Restaurant information
- Established: 1946
- Closed: 1984
- Previous owners: Gino Robusti; Bruno Caravaggi;
- Food type: French, Italian
- Location: 26 East 63rd Street, New York City, USA
- Coordinates: 40°45′57.2″N 73°58′9.7″W﻿ / ﻿40.765889°N 73.969361°W

= Quo Vadis (New York restaurant) =

Quo Vadis was a fashionable restaurant in New York City located at 26 East 63rd Street near the corner with Madison Avenue. It operated from 1946 until 1984. W magazine referred to it in 1972, as one of "Les Six, the last bastions of grand luxe dining in New York." The other five named were La Grenouille, La Caravelle, La Côte Basque, Lafayette, and Lutèce.

==History==
The restaurant was established in 1946 by two Italians, Gino Robusti and Bruno Caravaggi, who met when they were both working in Spa, Belgium. They had originally come to the United States in 1939 to work in the Belgian Pavilion's restaurant at the 1939 New York World's Fair and stayed on to work at Brussels Restaurant on 26 East 63rd Street. Founded by Albert Giambelli who had run the Belgian Pavilion's restaurant, it was located on the ground floor of the Leonori Building, one of the first large apartment buildings in New York to convert their ground floor into retail space. In 1946 Robusti and Caravaggi bought the Brussels and renamed it Quo Vadis. The new restaurant's opulent decor featured Roman columns, Italian mosaics, and walls covered in red velvet. The Quo Vadis logo printed on their menus and matchbooks was an elaborate crest in red and green featuring a drawing of the Capitoline Wolf inside a large letter "Q". The two owners always wore tuxedos and their male customers were required to wear a coat and tie.

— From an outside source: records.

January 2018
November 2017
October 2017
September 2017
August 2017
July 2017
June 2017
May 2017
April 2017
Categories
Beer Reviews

Within two years of its opening, Alexander Mackall's restaurant guide, Knife and Fork in New York, described Quo Vadis as "a delightful new restaurant unveiled by a couple of young paragons of politeness whose virtuosity as suggesters, carvers, servers and general pleasers is quite extraordinary." In 1968, Craig Claiborne wrote in The New York Times that it was one of the finest kitchens in Manhattan and awarded it four stars. Quo Vadis had its own publicist, Lanfranco Rasponi, who was also the publicist for The Colony, and in its heyday was frequented by numerous celebrities and socialites including Diana Vreeland, Lee Radziwill, Paulette Goddard, Jacqueline Kennedy, Frank Sinatra, Truman Capote, Andy Warhol as well as president Gerald Ford and Richard Nixon. Bob Colacello recalled that many of the celebrity interviews for Warhol's magazine Interview were taped at Quo Vadis because its vaulted ceiling and velvet-covered walls made for good acoustics. Amongst the interviews they recorded there were those with Truman Capote, Jack Nicholson, Burt Reynolds, and Mick Jagger. According to Colacello, Quo Vadis exempted Nicholson, Reynolds, and Jagger from its coat and tie requirement.

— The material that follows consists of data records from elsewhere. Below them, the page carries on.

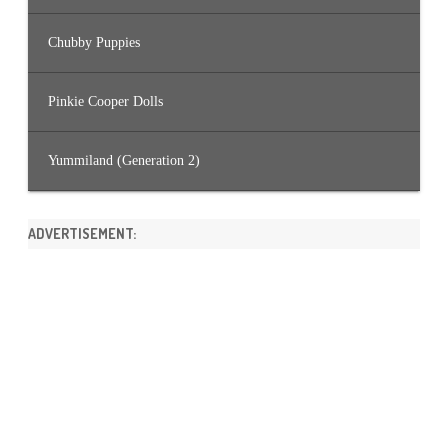
Chubby Puppies
Pinkie Cooper Dolls
Yummiland (Generation 2)
ADVERTISEMENT:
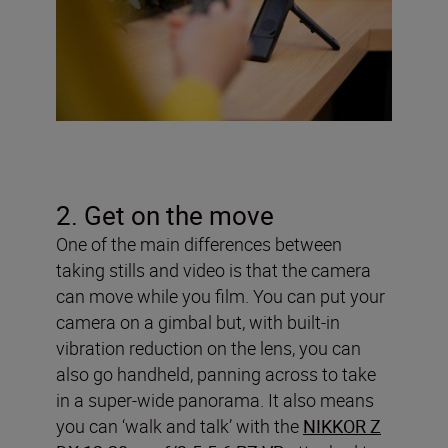
2. Get on the move
One of the main differences between
taking stills and video is that the camera
can move while you film. You can put your
camera on a gimbal but, with built-in
vibration reduction on the lens, you can
also go handheld, panning across to take
in a super-wide panorama. It also means
you can ‘walk and talk’ with the
NIKKOR Z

In 1975, New York Magazines restaurant critic, Gael Greene, observed that while much of the cooking at Quo Vadis was still "impeccable", the quality of its service had declined and some of the dishes were undistinguished. She characterised the restaurant as "an aging grande dame in yellowed ermine." Robusti and Caravaggi retired in 1981 and sold Quo Vadis to Romeo Mattiusi and Bernard Norget, who also owned the nearby La Folie restaurant. However, the new owners filed for bankruptcy within two years. Robusti and Caravaggi briefly came out of retirement and resumed operation of the restaurant, but closed it definitively in 1984. A new restaurant, QV, then occupied the site, but it soon closed and in 1987 became Orsini's. Since 1996 the site has been occupied by Club Macanudo, a cigar bar.

==Cuisine==
The restaurant described its cuisine as "Continental", combining classic French dishes with Italian ones. Their specialties included fondue bruxelloise (cheese croquettes with fried parsley), steak Diane, bollito misto, rare rack of lamb carved at the table, and eels in green sauce. Its Head Chef and Sous-chef in the 1960s were Marcel Grange and Leon Herviou.